Cette observation offre une rare opportunité d’étudier le processus en temps réel. Les astronomes ont recherché des données d’archives du télescope spatial infrarouge NEOWISE pour trouver des candidats dans les galaxies proches, et ont finalement découvert M31-2014-DS1, une étoile qui s’est éclaircie en 2014 avant de sombrer dans l’obscurité d’ici 2022.

Preuves et observations à l’appui

Des observations de suivi utilisant le télescope spatial Hubble et des instruments au sol ont révélé un nuage sombre et rougeâtre à l’endroit où se trouvait autrefois l’étoile. Cela suggère que les couches externes de l’étoile se sont dispersées lors de son effondrement, obscurcissant le trou noir nouvellement formé. L’analyse des données du télescope spatial James Webb (JWST) et de l’observatoire à rayons X Chandra conforte également ce modèle, indiquant un trou noir d’environ cinq masses solaires entouré d’un nuage de gaz et de poussière.

Les nouvelles données confirment également les observations antérieures d’une autre supernova candidate échouée, NGC 6946-BH1, fournissant une image plus cohérente de ce processus insaisissable.

Incertitudes restantes et explications alternatives

Bien que convaincante, l’interprétation ratée de la supernova n’est pas sans débat. Certains astronomes suggèrent des explications alternatives, comme une fusion stellaire où deux étoiles entrent en collision et fusionnent sans supernova. L’exclusion de ces scénarios nécessite une analyse minutieuse et des observations futures.

Une prédiction clé est qu’un trou noir finira par s’assombrir à mesure que la poussière environnante se dissipera, tandis qu’une fusion stellaire continuera à émettre de la lumière. Cependant, ce processus peut prendre des décennies, dépassant potentiellement la durée de vie opérationnelle des observatoires actuels comme le JWST.

L’avenir de la recherche ratée sur les supernovas

Pour confirmer ces résultats et affiner notre compréhension, les astronomes soulignent la nécessité de procéder à davantage d’observations. Les installations de nouvelle génération telles que l’observatoire Vera C. Rubin au Chili et le télescope spatial romain Nancy Grace seront cruciales pour découvrir des candidats supplémentaires et faire la distinction entre les supernovae échouées et d’autres événements.
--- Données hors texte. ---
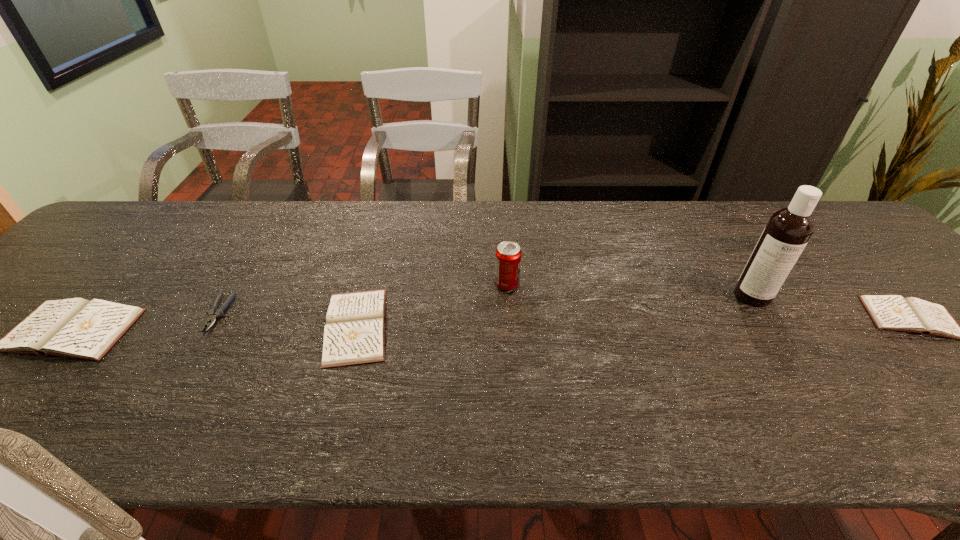 If equal spacing is desired by inserting an extra diary among them, please point out a free spot for this new diary. Please provide its 2D coordinates. Your answer should be formatted as a tuple, i.e. [(x, y)], where the tuple contains the x and y coordinates of a point satisfying the conditions above.

[(636, 322)] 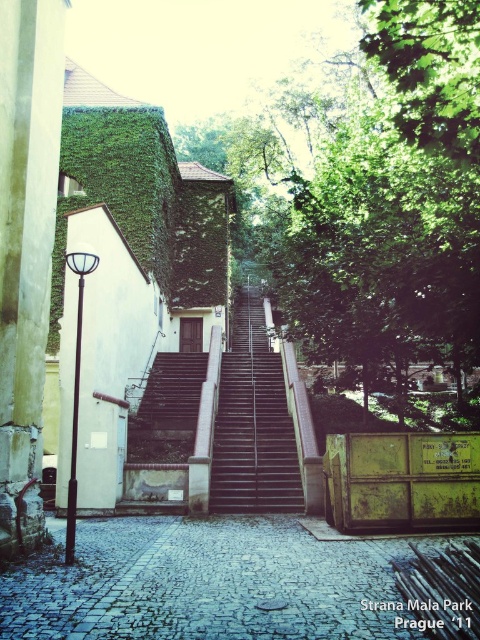 Looking at this image, you are standing at the bottom of the wide stone stairs in Strana Mala Park, Prague, and you see two points marked on the scene. The first point is at coordinate (269,225), and the second point is at (245,504). Which point is closer to you?

Point (269,225) is further to the viewer than point (245,504), so the second point at (245,504) is closer to you.

You are a tourist in Prague and want to take a photo of the black metal stairs at center and the cobblestone alley at center. Which one should you zoom in on more to capture both in the frame?

The cobblestone alley at center is smaller than the black metal stairs at center, so you should zoom in more on the cobblestone alley at center to ensure both fit in the frame. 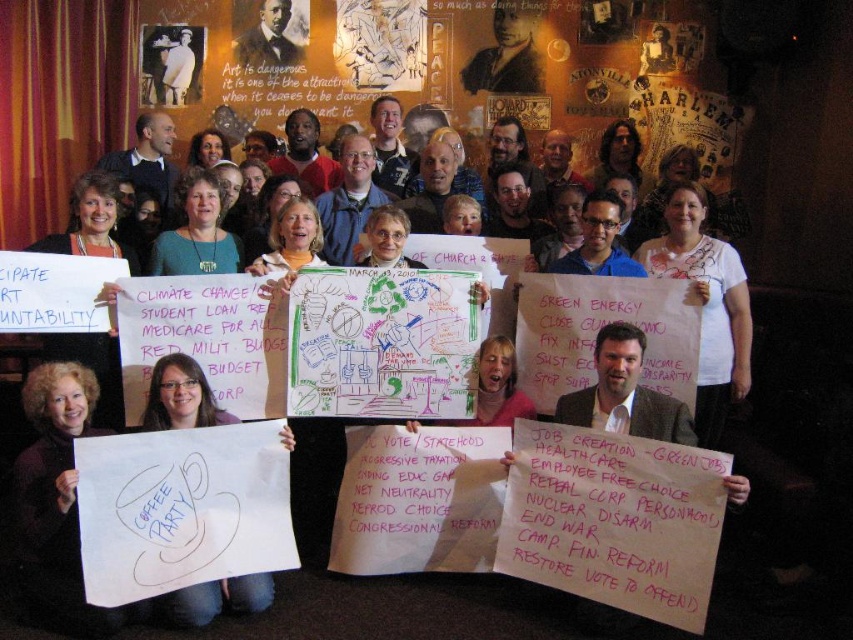 Question: Is smooth black suit at upper center wider than white cotton shirt at upper left?

Choices:
 (A) yes
 (B) no

Answer: (A)

Question: Is white paper at lower left smaller than smooth black suit at upper center?

Choices:
 (A) yes
 (B) no

Answer: (A)

Question: Is matte black suit at center closer to the viewer compared to smooth black suit at upper center?

Choices:
 (A) yes
 (B) no

Answer: (A)

Question: Which point is closer to the camera?

Choices:
 (A) white cotton shirt at upper left
 (B) white paper at center
 (C) white paper at lower left

Answer: (C)

Question: Estimate the real-world distances between objects in this image. Which object is farther from the matte black suit at center?

Choices:
 (A) white cotton shirt at upper left
 (B) smooth black suit at upper center
 (C) white paper at lower left
 (D) white paper at center

Answer: (C)

Question: Which object appears farthest from the camera in this image?

Choices:
 (A) matte black suit at center
 (B) smooth black suit at upper center

Answer: (B) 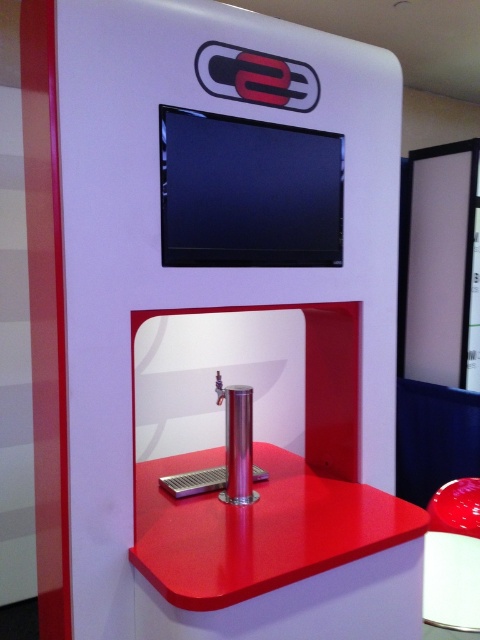 You are a person with a 50 cm wide box that you need to place between the shiny red table at center and the glossy plastic stool at lower right. Based on the scene description, will the box fit in the space between them?

The distance between the shiny red table at center and the glossy plastic stool at lower right is 49.47 centimeters. Since the box is 50 cm wide, it will not fit in the space between them as the available space is slightly narrower than the box.

You are a person with a beverage container that needs to be filled. You see a shiny red table at center and a glossy plastic stool at lower right. Which object should you approach first to fill your container?

You should approach the shiny red table at center first because it is closer to you than the glossy plastic stool at lower right.

You are standing in front of the device and notice two points marked on it. The first point is at coordinates point [407,541] and the second point is at point [443,564]. Which point is closer to you?

Point [407,541] is closer to the viewer than point [443,564]. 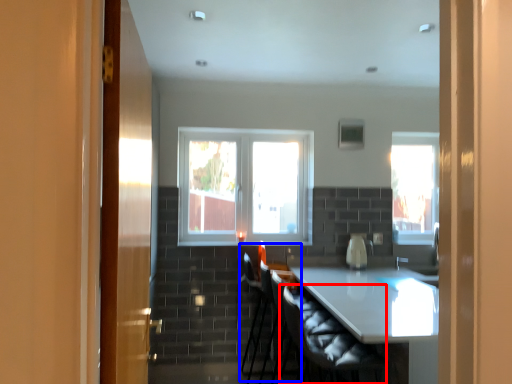 Question: Which object is further to the camera taking this photo, swivel chair (highlighted by a red box) or armchair (highlighted by a blue box)?

Choices:
 (A) swivel chair
 (B) armchair

Answer: (B) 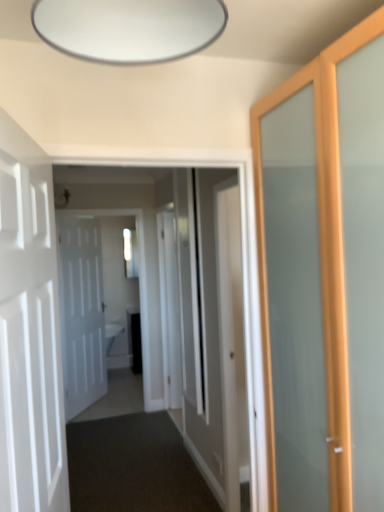 Question: Looking at the image, does white glossy door at center, which is the 1th door in right-to-left order, seem bigger or smaller compared to white matte door at left, the first door when ordered from front to back?

Choices:
 (A) big
 (B) small

Answer: (B)

Question: Does point (223, 320) appear closer or farther from the camera than point (39, 489)?

Choices:
 (A) farther
 (B) closer

Answer: (A)

Question: Which of these objects is positioned farthest from the clear glass door at center?

Choices:
 (A) dark carpet at center, which is counted as the 2th path, starting from the back
 (B) white glossy door at center, marked as the 2th path in a front-to-back arrangement
 (C) white matte door at left, the 1th door positioned from the back
 (D) white glossy door at center
 (E) white glossy door at center, the second door from the back

Answer: (E)

Question: Based on their relative distances, which object is nearer to the white glossy door at center, marked as the 2th path in a front-to-back arrangement?

Choices:
 (A) clear glass door at center
 (B) white matte door at left, which is the 3th door in back-to-front order
 (C) white glossy door at center
 (D) white glossy door at center, which is the 1th door in right-to-left order
 (E) white glossy door at center

Answer: (C) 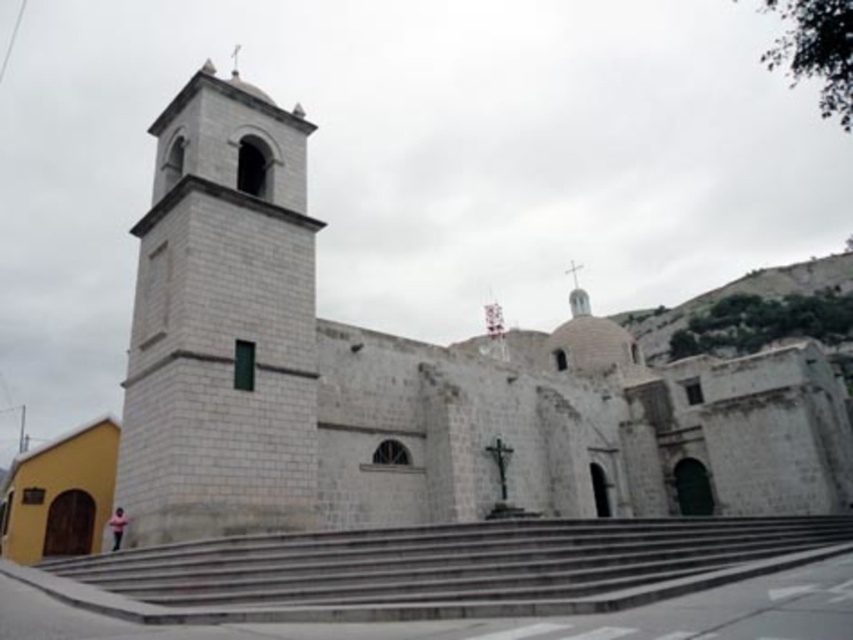 Which is more to the right, white stone bell tower at left or gray concrete stairs at center?

gray concrete stairs at center

Locate an element on the screen. This screenshot has width=853, height=640. white stone bell tower at left is located at coordinates (222, 323).

You are a GUI agent. You are given a task and a screenshot of the screen. Output one action in this format:
    pyautogui.click(x=<x>, y=<y>)
    Task: Click on the white stone bell tower at left
    The height and width of the screenshot is (640, 853).
    Given the screenshot: What is the action you would take?
    pyautogui.click(x=222, y=323) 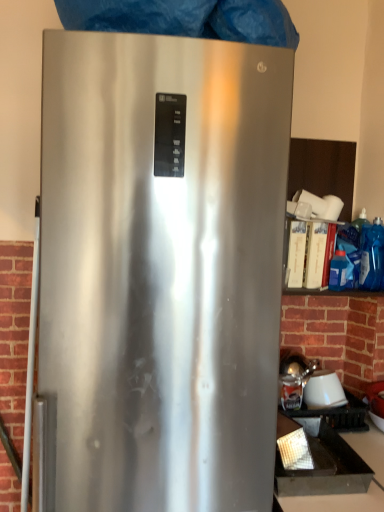 What do you see at coordinates (14, 335) in the screenshot?
I see `brickwork at left` at bounding box center [14, 335].

What is the approximate width of brickwork at left?

brickwork at left is 19.29 centimeters wide.

Measure the distance between point (314, 374) and camera.

A distance of 5.46 feet exists between point (314, 374) and camera.

What do you see at coordinates (304, 289) in the screenshot? This screenshot has width=384, height=512. I see `blue plastic bag at right` at bounding box center [304, 289].

You are a GUI agent. You are given a task and a screenshot of the screen. Output one action in this format:
    pyautogui.click(x=<x>, y=<y>)
    Task: Click on the black matte tray at lower right
    The width and height of the screenshot is (384, 512).
    Given the screenshot: What is the action you would take?
    pyautogui.click(x=337, y=501)

Looking at this image, is satin silver refrigerator at center oriented towards white glossy lampshade at lower right?

No, satin silver refrigerator at center is not oriented towards white glossy lampshade at lower right.

Is satin silver refrigerator at center bigger or smaller than white glossy lampshade at lower right?

Considering their sizes, satin silver refrigerator at center takes up more space than white glossy lampshade at lower right.

In the image, is satin silver refrigerator at center on the left side or the right side of white glossy lampshade at lower right?

satin silver refrigerator at center is to the left of white glossy lampshade at lower right.

This screenshot has width=384, height=512. I want to click on refrigerator on the left of white glossy lampshade at lower right, so click(x=161, y=272).

Consider the image. Is black matte tray at lower right positioned with its back to white glossy lampshade at lower right?

black matte tray at lower right does not have its back to white glossy lampshade at lower right.

Would you say black matte tray at lower right is a long distance from white glossy lampshade at lower right?

No, black matte tray at lower right is not far from white glossy lampshade at lower right.

From the image's perspective, is black matte tray at lower right on white glossy lampshade at lower right?

Incorrect, from the image's perspective, black matte tray at lower right is lower than white glossy lampshade at lower right.

From a real-world perspective, who is located higher, black matte tray at lower right or white glossy lampshade at lower right?

From a 3D spatial view, white glossy lampshade at lower right is above.

From a real-world perspective, is white glossy lampshade at lower right on top of blue plastic bag at right?

Incorrect, from a real-world perspective, white glossy lampshade at lower right is lower than blue plastic bag at right.

Which of these two, white glossy lampshade at lower right or blue plastic bag at right, stands shorter?

Standing shorter between the two is white glossy lampshade at lower right.

From the image's perspective, is white glossy lampshade at lower right located above blue plastic bag at right?

Actually, white glossy lampshade at lower right appears below blue plastic bag at right in the image.

Considering the relative sizes of white glossy lampshade at lower right and blue plastic bag at right in the image provided, is white glossy lampshade at lower right smaller than blue plastic bag at right?

Correct, white glossy lampshade at lower right occupies less space than blue plastic bag at right.

Can you tell me how much blue plastic bag at right and black matte tray at lower right differ in facing direction?

The facing directions of blue plastic bag at right and black matte tray at lower right are 14 degrees apart.

Can you confirm if blue plastic bag at right is positioned to the right of black matte tray at lower right?

Yes.

Could you tell me if blue plastic bag at right is facing black matte tray at lower right?

No, blue plastic bag at right is not facing towards black matte tray at lower right.

Who is more distant, blue plastic bag at right or black matte tray at lower right?

Positioned behind is blue plastic bag at right.

Does white glossy lampshade at lower right have a smaller size compared to satin silver refrigerator at center?

Indeed, white glossy lampshade at lower right has a smaller size compared to satin silver refrigerator at center.

Considering the relative sizes of white glossy lampshade at lower right and satin silver refrigerator at center in the image provided, is white glossy lampshade at lower right thinner than satin silver refrigerator at center?

Yes, white glossy lampshade at lower right is thinner than satin silver refrigerator at center.

The width and height of the screenshot is (384, 512). What are the coordinates of `refrigerator on the left of white glossy lampshade at lower right` in the screenshot? It's located at (161, 272).

Is point (325, 391) in front of point (261, 215)?

No, it is behind (261, 215).

Is brickwork at left taller than black matte tray at lower right?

« Nous entrons dans une ère où nous aurons beaucoup plus d’occasions d’étudier ce phénomène », déclare Suvi Gezari, astronome à l’Université du Maryland.

Cette découverte souligne la quête en cours pour percer les mystères de la formation des trous noirs, une question fondamentale en astrophysique. L’étoile en voie de disparition d’Andromède constitue un indice alléchant, qui incite à des recherches plus approfondies et promet de nouvelles perspectives sur le cycle de vie des étoiles massives.